Kiran pernah muncul di episode 29 : Tentang Waktu. Ia adalah anak yang memiliki kepekaan seperti Andis, bisa melihat mereka yang tak kasat mata.
"Kiran baru lulus SMA kan ya?" tanya Andis.
"Iya, sekarang Kiran udah pake almamater yang sama kayak kak Andis," ucap Kiran sambil tersenyum.
"Hayooo ngobrolin apa?" tanya Sekar yang muncul tiba-tiba dari belakang Andis.
"Ngobrolin kamuuuu," guyon Andis.
"Oh iya Sekar, Aku mau minta tolong dong," ucap Andis.
"Tolong apa?"
"Di deket kafe sering muncul sosok cewek pake baju hitam gitu, Sekar bantu dong, tanyain maksudnya dia tuh apa?" pinta Andis.
"Biasanya ga ada tuh,"
"Iya, tapi gatau tuh Dirga ngapain, tiba-tiba ceweknya ngikutin ke kafe,"
"Dirga ya...."
"Iya, Dirga,"
"Dia itu beda," ucap Sekar.
"Auranya beda sama manusia lain," lanjutnya lagi.
"Hah?! beda gimana?" tanya Andis.
"Aura dia itu seakan narik hantu-hantu di sekitar dia," jawab Sekar.
"Mirip-mirip aura dukun, kadang Sekar ngerasa dia itu bisa ngebunuh setan loh," timpal Sekar lagi.
"Dia juga di jagain sama mahluk tingkat tinggi, mungkin Andis ga bisa lihat dia karena tingkatannya bisa nyembunyiin hawa keberadaan dia, bahkan dari mata kalian berdua," ucap Sekar pada Andis dan Kiran.
Andis jadi lebih tertarik untuk menyelidiki alasan hantu wanita berbaju hitam itu mengikuti Dirga, dan tentu saja ia penasaran dengan sosok Dirga Martawangsa. Memang mereka berteman sejak kecil, namun sosok Dirga bisa dibilang lebih misterius dari pada seorang Tama yang pendiam, Dirga memang banyak Biacara, namun seperti banyak menyembunyikan sesuatu.
Andis di kampus karena ada beberapa urusan, salah satunya menemui Sekar.
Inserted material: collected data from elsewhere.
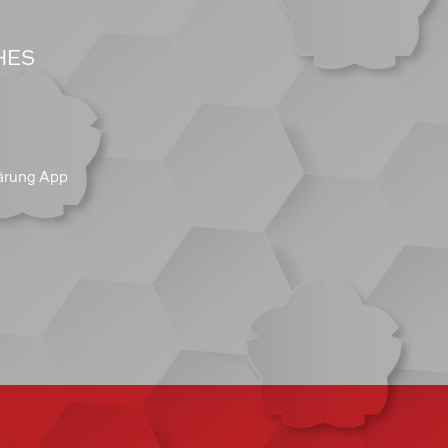
HES
ärung App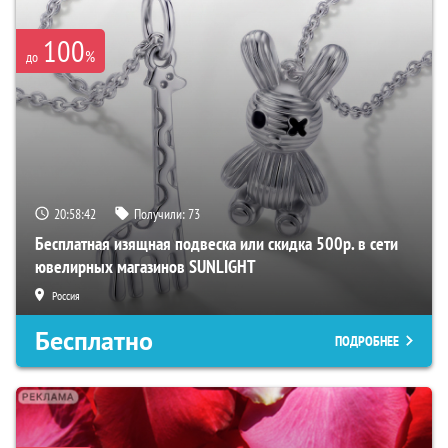
100
%
до
20:58:41
Получили:
73
Бесплатная изящная подвеска или скидка 500р. в сети
ювелирных магазинов SUNLIGHT
Россия
Бесплатно
ПОДРОБНЕЕ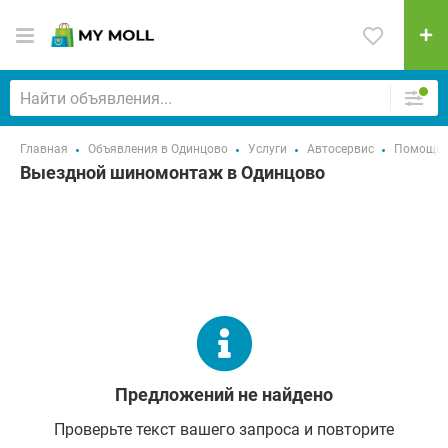
Главная
Объявления в Одинцово
Услуги
Автосервис
Помощь н
Выездной шиномонтаж в Одинцово
Предложений не найдено
Проверьте текст вашего запроса и повторите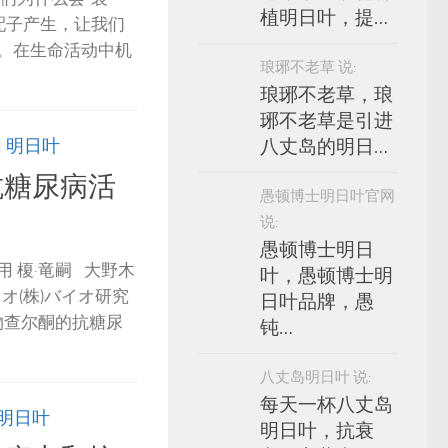
植明日叶，提…
配子产生，让我们
。在生命活动中机
琅琊不老草 说:
琅琊不老草，琅
琊不老草是引进
由
明日叶
八丈岛的明日…
抗糖尿病活
愚顿博士明日叶官网
说:
愚顿博士明日
 榎·竜嗣 大野木
叶，愚顿博士明
イオ(株)バイオ研究
日叶品牌，愚
物查尔酮的抗糖尿
钝…
八丈岛明日叶 说:
每天一杯八丈岛
明日叶
明日叶，抗衰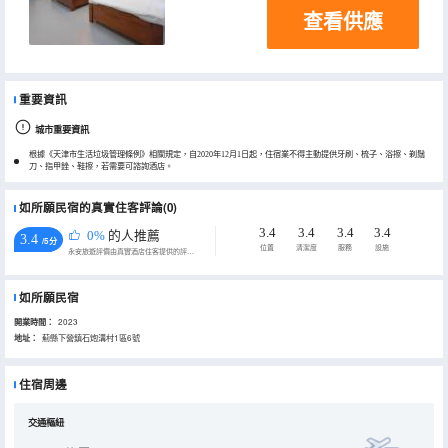
查看供應
重要資訊
城市重要資訊
根據《天津市生活垃圾管理條例》相關規定，自2020年12月1日起，住宿業不得主動提供牙刷、梳子、浴擦、剃鬚
刀、指甲銼、鞋擦，若需要可諮詢酒店。
如所願民宿的真實住客評論(0)
3.4
3.4
3.4
3.4
0%
的人推薦
3.4
/5分
位置
清潔度
服務
設施
永安旅遊評價由真實酒店住客提供的評價。
如所願民宿
開業時間：
2023
地址：
薊縣下營鎮石炮溝村1區6號
住宿周邊
交通樞紐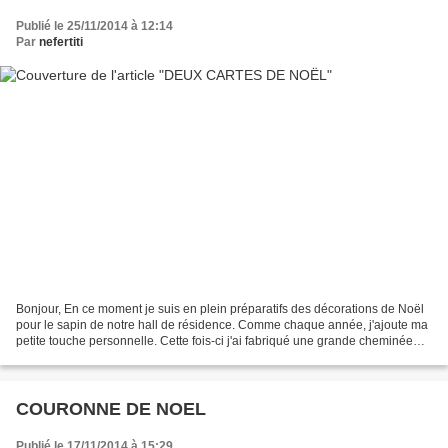
Publié le 25/11/2014 à 12:14
Par
nefertiti
Bonjour, En ce moment je suis en plein préparatifs des décorations de Noël
pour le sapin de notre hall de résidence. Comme chaque année, j'ajoute ma
petite touche personnelle. Cette fois-ci j'ai fabriqué une grande cheminée
pour mettre à côté de notre...
COURONNE DE NOEL
Publié le 17/11/2014 à 15:29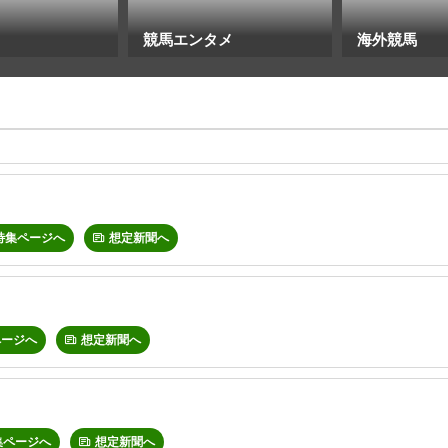
競馬エンタメ
海外競馬
特集ページへ
想定新聞へ
ページへ
想定新聞へ
集ページへ
想定新聞へ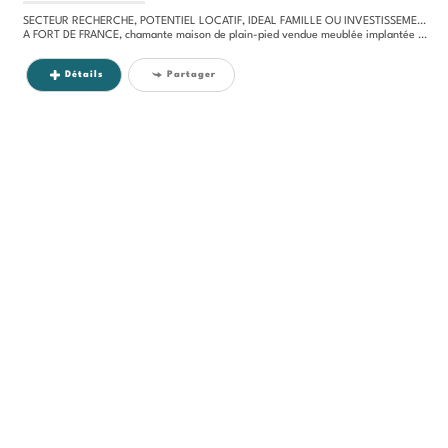
SECTEUR RECHERCHE, POTENTIEL LOCATIF, IDEAL FAMILLE OU INVESTISSEMENT
A FORT DE FRANCE, chamante maison de plain-pied vendue meublée implantée sur un terrain de 635 m2, comprenant un séjour...
Détails
Partager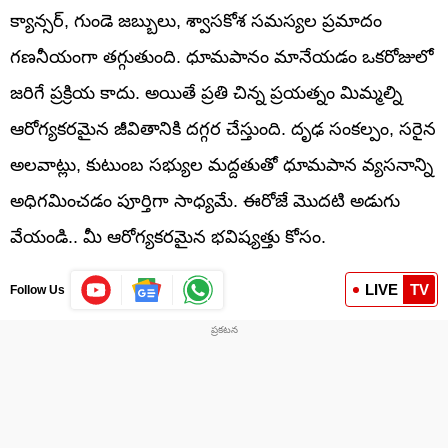
క్యాన్సర్, గుండె జబ్బులు, శ్వాసకోశ సమస్యల ప్రమాదం
గణనీయంగా తగ్గుతుంది. ధూమపానం మానేయడం ఒకరోజులో
జరిగే ప్రక్రియ కాదు. అయితే ప్రతి చిన్న ప్రయత్నం మిమ్మల్ని
ఆరోగ్యకరమైన జీవితానికి దగ్గర చేస్తుంది. దృఢ సంకల్పం, సరైన
అలవాట్లు, కుటుంబ సభ్యుల మద్దతుతో ధూమపాన వ్యసనాన్ని
అధిగమించడం పూర్తిగా సాధ్యమే. ఈరోజే మొదటి అడుగు
వేయండి.. మీ ఆరోగ్యకరమైన భవిష్యత్తు కోసం.
LIVE
TV
Follow Us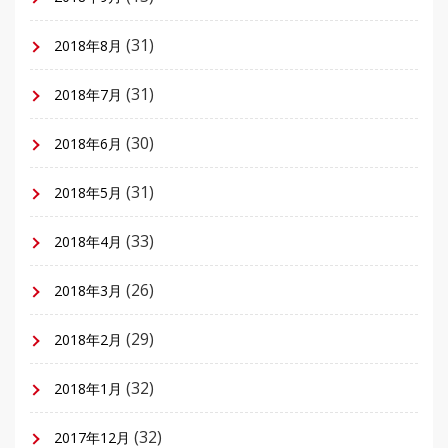
(31)
2018年8月
(31)
2018年7月
(30)
2018年6月
(31)
2018年5月
(33)
2018年4月
(26)
2018年3月
(29)
2018年2月
(32)
2018年1月
(32)
2017年12月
Setelah urusannya selesai, ia kembali ke mantra.
Sesampainya di mantra, Andis tak menemukan sosok wanita berbaju hitam itu lagi, bahkan Sekar juga tak merasakan aura keberadannya. Memang menurut pengakuan Dirga, sosok itu kerap muncul dan menghilang, entah apa motifnya, yang jelas ia tak mengganggu.
"Andis mau cinocino," pinta Sekar.
"Tadi kan udah di kampus," ucap Andis.
"Mau lagi, ya ya ya ya,"
"Dasar," Andis segera menuju Dapur untuk membuat segelas moccacino untuk Sekar.
Tak lama setelah itu Tama turun dari lantai atas sambil menggendong anak kucing berwarna hitam.
"Kucing dari mana itu?" ucap Mila asmbil menghampiri Tama dan mengelus-ngelus kucing yang digendong Tama.
"Di depan, ga ada orang tuanya," ucap Tama.
"Lutunaaaa," ucap Mila sambil mengelus-elus bagian leher kucing itu.
"Kamu suka kucing?" sambung Dirga yang melihat Mila sangat suka dengan anak kucing itu.
"Sukaaaak!" jawab Mila bersemangat.
"Kamu mau kasih nama siapa?" tanya Mila pada Tama.
"Anna," jawabnya singkat.
"Kayak nama cewek, emangnya dia cewek?" tanya Mila lagi.
Tama hanya mengangguk.
"Dari mana kamu taunyaaa?"
Tama mengangkat kucing itu ke depan wajah Mila.
"Ga ada bijinya," ucap pria polos itu dengan singkat, padat dan jelas.
"Emang kalo cowok ada bijinya?" tanya Gadis oneng itu.
Tama hanya mengangguk.
"Tama jago ya soal kucing," puji Mila.
Tama hanya mengangguk lagi.
Semua yang melihat Tama dan Mila berbincang menggeleng-gelengkan kepala.